Le Renard et les jeunes Lapins Claude-Joseph Dorat (1734 - 1780)

Blanchi dans les ruses de guerre,
Un Renard, Renard, s'il en fut,
Temporisant, pour atteindre son but,
Comme un zéphyr rasant la terre
Et toujours méditant l'escalade ou l'affut ;
Bref, le * Sinon de tout le voisinage,
Ayant fait, une nuit, le sac d'un poulailler,
Vint, le matin, dans un champ s'égayer :
Tel, un héros, las du carnage,
Repose à l'ombre du laurier.
Par de fraîches vapeurs la terre est arrosée.
Maître Renard bercé parmi les fleurs,
De l'aurore sur lui sent distiller les pleurs,
Se roule et se blottit dans des flots de rosée.
Par intervalle il va sautant,
Il court après sa queue, avec elle il badine ;
En vrai tartuffe il compose sa mine,
Et le vieux coquin fait l'enfant.
Deux Lapins sans expérience,
De leur côté, dans le pré s'amusaient
Trottinaient, broutaient, se baisaient,
Sur leur derrière se posaient,
Et jouaient en toute innocence.
Ils aperçoivent le Renard
Avec son mouvant étendard.
On examine, on fait silence,
On dresse l'oreille, on balance,
On tient conseil pour fuir ; mais le rusé Cafard
A l'air si doux, si bénin, si tranquille,
Qu'ignorant les pièges de l'art,
Ces étourdis restent dans leur asyle :
Aux Lapins, comme à nous la raison vient trop tard.

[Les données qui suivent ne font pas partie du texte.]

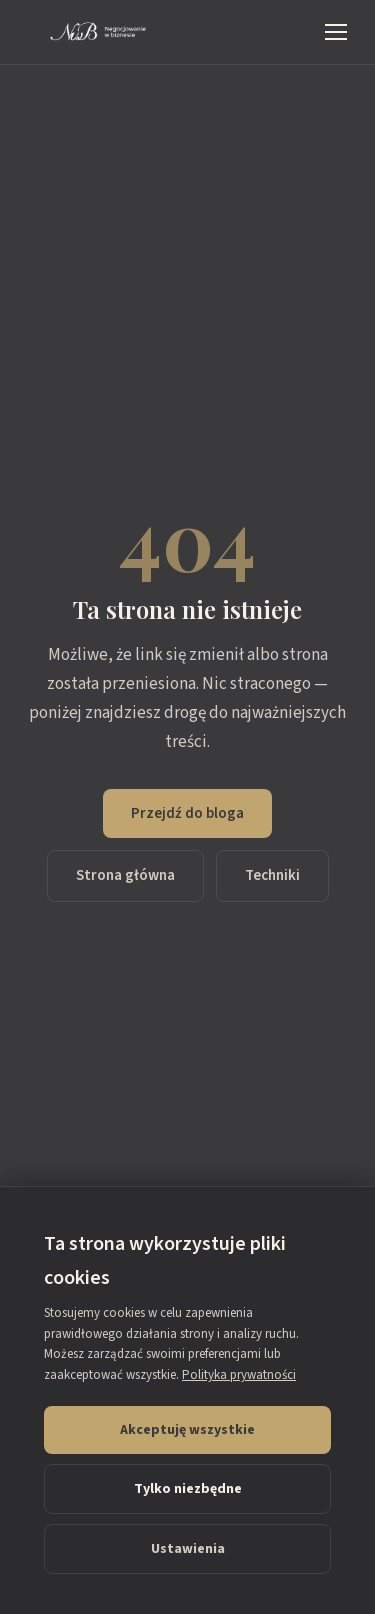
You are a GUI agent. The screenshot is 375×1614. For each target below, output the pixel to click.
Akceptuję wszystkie (187, 1430)
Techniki (272, 875)
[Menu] (336, 32)
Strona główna (125, 875)
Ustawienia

Ils font plus ; l'un d'eux se hasarde :
Vois-tu, dit-il, ses yeux caressants et sereins ?
Comme il est tendre alors qu'il nous regarde !
Il a l'air d'aimer les Lapins :
Que craignons-nous ? Bientôt leur effroi cesse ;
On avance un pas et puis deux,
Et, guettant le moment, l'animal cauteleux
A chaque pas qu'ils font, redouble de tendresse.
Bien confiants et bien joyeux,
Les voilà près de lui, voilà qu'il les caresse,
Qu'il les réjouit de son mieux ;
Et nos Jeannots sont vraiment dans l'ivresse ;
Ils trouvent un ami, leur sort est trop heureux.

UN vieux Lièvre passait ; Dieu sait s'il allait vite :
Fuyez, leur dit-il, en courant,
Fuyez, ou gare le Cocite.
L'avis est inutile, autant qu'il est prudent.
Les deux Infortunés veulent en vain le suivre :
Le Renard les happe, à l'instant,
Et vous les croque, au frais, pour leur apprendre à vivre.

Vous, admis dans le monde à la fleur de vos ans,
Vous êtes entourés de gens instruits à feindre ;
Et rien pour vous n'est plus à craindre,
Que l'air affable des méchants.

Livre I, fable 19


Sinon est le nom du traître qui livra Troye aux Grecs.